A disconnect between the stated and lived stories of an individual, organization, or community results in a lack of psychological safety, leading those involved to feel unable to express diverse opinions and challenge the status quo. Polarization increases, and the clarity of the shared vision suffers. Consistency between stated and lived stories leads to interpersonal trust and mutual respect, leading to the co-creation of a space that is both charged and safe; one with clear boundaries that encourages increased risk-taking and greater diversity of opinions and ideas.
As humans, we desire wholeness, growth, and connection with our inner self, our human community, and the world.

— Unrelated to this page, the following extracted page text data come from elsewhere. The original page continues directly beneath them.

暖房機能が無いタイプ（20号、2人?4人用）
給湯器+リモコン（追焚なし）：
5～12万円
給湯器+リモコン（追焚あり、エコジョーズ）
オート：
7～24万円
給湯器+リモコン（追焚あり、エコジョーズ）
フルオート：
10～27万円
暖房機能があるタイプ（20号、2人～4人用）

We spend more time working than doing anything other than sleeping, and yet the majority of us keep our personal lives and professional lives so separated that it never occurs to us that we should (or even can) seek wholeness and connection at work. We need to flip the script – to realize that the real work is relationships, building community, and creating a better world – and that profits, sales, and salaries are the tangible and measurable results of doing the real work. If I could offer one final quote, Maya Angelou said, “[p]eople will forget what you said, forget what you did, but people will never forget how you made them feel.” When there is congruence among our spoken and lived core values and the spoken and lived core values of our organizations, we feel heard, we feel empowered, and we feel loved.
Plato referred to love not as a god, but as a philosopher seeking truth and wisdom. I think that if Plato had access to the literature of today, he would see love as a servant-leader, fulfilling Greenleaf’s tenet of seeking to help us grow as persons, becoming healthier, wiser, freer, and more autonomous – and more likely to serve our communities with love.